# Spiders and Bees



## NateS (Sep 11, 2009)

Just a few spiders and bees photos from the past week

1. While looking for spiders, I looked down and saw this guy on the leg of my lightstand.  Made it a little difficult for lighting.






2. I think I need to give a shot at focus stacking





3. This guy was probably an 1/8 of an inch big.  This is at 1:2 so that gives you an idea.





4.





5.





6.





7.


----------



## dry3210 (Sep 11, 2009)

I like the first picture the best.  And that thing was in your room?  No thanks


----------



## NateS (Sep 11, 2009)

dry3210 said:


> I like the first picture the best.  And that thing was in your room?  No thanks



Thanks....and no, I was outside in the backyard looking for bugs and this guy was on the leg of my light stand (I use the light stand outdoors for macros)


----------



## dry3210 (Sep 11, 2009)

NateS said:


> dry3210 said:
> 
> 
> > I like the first picture the best. And that thing was in your room? No thanks
> ...


 
You post light stand, I read night stand.  Makes a world of a distance.

What lens were you shooting with (for that first picture)?


----------



## DigitalScape (Sep 11, 2009)

Very nice bee images - the second one is a better one IMO (more of the flower in focus).


----------



## NateS (Sep 11, 2009)

dry3210 said:


> NateS said:
> 
> 
> > dry3210 said:
> ...



Yeah, that makes a big difference.  If it was the nightstand I don't think I would have been as pleased to see him.  All of these were shot with the Sigma 70-300 APO DG Macro and an SB-600.  Spider pics were SB-600 off camera and the Bee pics were SB-600 on the hot shoe.



DigitalScape said:


> Very nice bee images - the second one is a better one IMO (more of the flower in focus).

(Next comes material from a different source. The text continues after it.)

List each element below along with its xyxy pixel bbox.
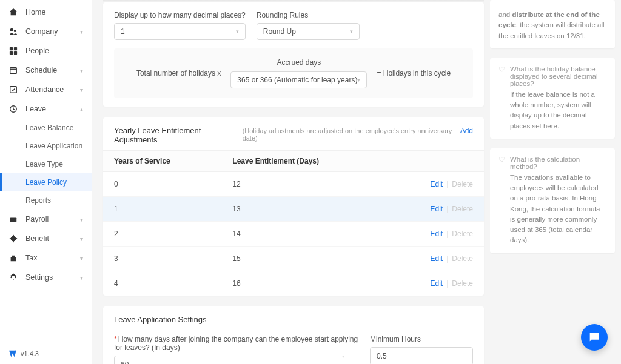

Thanks.  So you prefer the ones with the motion in the wings out of the three bee pictures?  I think the last of the bee pictures is my fav of those three.


----------



## 512 (Sep 12, 2009)

#1 for the spiders and #7 for the bees. nice shots! :thumbup:


----------



## DennyCrane (Sep 12, 2009)

Not sure of the forum etiquette of responding with a picture, but that bee reminds me of a shot I recently got.


----------



## 512 (Sep 12, 2009)

denny, your pov could be better.
next time insert an external link, so you don't "disturb" someone's else thread.


----------



## DigitalScape (Sep 12, 2009)

Sorry Nate, I meant the last bee image (my bee counting is faulty :blushing



NateS said:


> dry3210 said:
> 
> 
> > NateS said:
> ...


----------



## NateS (Sep 12, 2009)

Thanks John and 512.....and Denny...yeah, I'd prefer if you start your own thread with your images and then just post a link to the thread.  I usually only see people post additional images if it's a "post images of" thread.


----------



## DennyCrane (Sep 12, 2009)

Gotcha- thanks.


----------